To the Editor:
In their conclusion, Hermanides et al.1 recommend “avoiding all β-lactams in case of a suspected previous allergic reaction exceeding mild symptoms and opt for an alternative, as well as referring the patient to an allergy specialist after the patient is dismissed from the hospital.” They review the history and relevant publications, and they offer and discuss a stepwise approach to providing antibiotic coverage for skin flora in those patients with a history of adverse reactions to penicillin. Briefly, their approach for all adverse reactions other than a delayed skin rash or exanthema is to avoid β-lactams, provide Gram-positive antibiotic coverage using clindamycin or vancomycin, and seek an allergist consultation. If the adverse reaction is limited to a skin rash or exanthema which occurred more than two hours after penicillin exposure, they still recommend preoperative allergy testing provided such testing does not delay surgery. Only when timely penicillin allergy testing is unavailable should the clinician administer cefazolin to those with a history of adverse reaction to penicillin. However, in their article, Hermanides et al.1 clearly state that cefazolin has not been reported to cross-react with penicillin, because of a different R1 side chain. Although the initial instinct may be to applaud a cautious recommendation, this approach may well cause more harm than good.
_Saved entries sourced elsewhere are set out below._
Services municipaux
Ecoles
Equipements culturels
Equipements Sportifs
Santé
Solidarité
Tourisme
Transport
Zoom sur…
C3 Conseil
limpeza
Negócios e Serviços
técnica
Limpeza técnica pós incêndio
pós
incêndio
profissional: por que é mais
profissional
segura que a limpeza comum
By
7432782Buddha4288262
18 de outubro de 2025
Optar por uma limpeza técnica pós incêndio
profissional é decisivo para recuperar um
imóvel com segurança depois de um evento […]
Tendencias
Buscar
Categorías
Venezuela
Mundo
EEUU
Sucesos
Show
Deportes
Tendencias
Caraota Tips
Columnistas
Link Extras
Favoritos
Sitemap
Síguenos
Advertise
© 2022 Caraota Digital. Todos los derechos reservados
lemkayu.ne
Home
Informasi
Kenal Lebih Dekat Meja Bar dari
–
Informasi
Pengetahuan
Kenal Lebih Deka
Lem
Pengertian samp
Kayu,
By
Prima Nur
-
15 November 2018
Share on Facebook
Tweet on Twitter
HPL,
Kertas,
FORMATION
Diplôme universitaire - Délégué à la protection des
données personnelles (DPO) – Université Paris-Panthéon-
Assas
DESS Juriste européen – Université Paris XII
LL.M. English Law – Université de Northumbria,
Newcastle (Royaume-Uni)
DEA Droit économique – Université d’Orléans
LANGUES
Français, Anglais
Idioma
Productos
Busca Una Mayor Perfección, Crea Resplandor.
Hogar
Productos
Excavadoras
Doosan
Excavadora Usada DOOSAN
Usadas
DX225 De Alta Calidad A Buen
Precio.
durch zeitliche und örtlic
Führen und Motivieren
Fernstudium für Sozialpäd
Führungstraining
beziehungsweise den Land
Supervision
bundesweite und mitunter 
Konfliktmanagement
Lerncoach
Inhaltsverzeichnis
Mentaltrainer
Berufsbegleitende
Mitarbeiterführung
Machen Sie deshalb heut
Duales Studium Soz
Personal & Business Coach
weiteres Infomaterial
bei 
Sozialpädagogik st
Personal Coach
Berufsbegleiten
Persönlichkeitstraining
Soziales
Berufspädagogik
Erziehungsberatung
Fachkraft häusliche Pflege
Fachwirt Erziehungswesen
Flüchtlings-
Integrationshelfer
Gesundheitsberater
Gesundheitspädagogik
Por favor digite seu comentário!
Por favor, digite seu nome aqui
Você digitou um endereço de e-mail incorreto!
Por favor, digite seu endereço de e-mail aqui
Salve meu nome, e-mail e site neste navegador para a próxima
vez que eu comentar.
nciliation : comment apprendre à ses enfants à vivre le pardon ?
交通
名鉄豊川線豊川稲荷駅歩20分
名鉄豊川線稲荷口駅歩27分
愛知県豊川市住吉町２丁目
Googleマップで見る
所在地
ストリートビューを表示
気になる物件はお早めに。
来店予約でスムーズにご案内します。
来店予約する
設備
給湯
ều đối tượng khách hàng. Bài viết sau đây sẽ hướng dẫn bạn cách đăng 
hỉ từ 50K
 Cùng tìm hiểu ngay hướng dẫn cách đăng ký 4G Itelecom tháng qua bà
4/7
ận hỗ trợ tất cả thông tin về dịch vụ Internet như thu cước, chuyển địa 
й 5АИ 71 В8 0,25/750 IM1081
The use of cefazolin alternatives has been shown to increase the risk of surgical site wound infection by 51%.2 Because of this poor performance, the most recent comprehensive guidelines for surgical antibiotic prophylaxis recommend that a combination of both cefazolin and vancomycin be given when there is a concern regarding methicillin-resistant Staphylococcus aureus as vancomycin was not deemed adequate in isolation.3 In addition to the risks associated with poorer coverage of pathogens, use of alternative antibiotics has other downsides: vancomycin cannot be administered quickly and as a result slows patient flow or risks adverse reactions. Clindamycin is more likely to result in Clostridium difficile infection and has a high level of resistance to most commonly encountered organisms, causing surgical site infections (in our institution resistance rates exceed 40%).
In contrast to the risk of alternative antibiotics, it is reasonable to suspect that use of cefazolin is safe in patients allergic to penicillin, except possibly in patients with severe delayed reactions (e.g., Stevens–Johnson syndrome). Retrospective reviews have shown no cross reactivity in patients allergic to penicillin.4,5 The University of Washington (Seattle, Washington) safely uses cefazolin for patients allergic to penicillin, except those with a history of anaphylaxis or Stephens–Johnson syndrome.6 In February 2016, New Brunswick Provincial Health Authorities Anti-Infective Stewardship Committee7 (Fredricton, New Brunswick, Canada) recommended using cefazolin in patients allergic to penicillin, including those with anaphylaxis—although an exception is made for those with a documented severe non-Immunoglobulin E–mediated hypersensitivity reactions (i.e., Stevens-Johnson syndrome/toxic epidermal necrolysis, Drug Reaction with Eosinophilia and Systemic Symptoms, hemolytic anemia, serum sickness, or interstitial nephritis). Additional jurisdictions have adopted similar strategies: University Health Network in Toronto8 (Toronto, Ontario, Canada), Alberta Health Services9 (Edmonton, Alberta, Canada), and Vancouver General Hospital (Vancouver, British Columbia, Canada) as of February 2018.
At Vancouver General Hospital, we believe that the avoidance of cefazolin in patients allergic to penicillin causes more complications than it prevents. Given the downsides of alternatives and the increasing evidence that cefazolin is safe in most patients allergic to penicillin, we disagree with the recommendations published by Hermanides et al.1 Instead, we would have preferred to see a stronger recommendation to encourage use of cefazolin in patients with a suspected penicillin allergy.
Competing Interests
The authors declare no competing interests.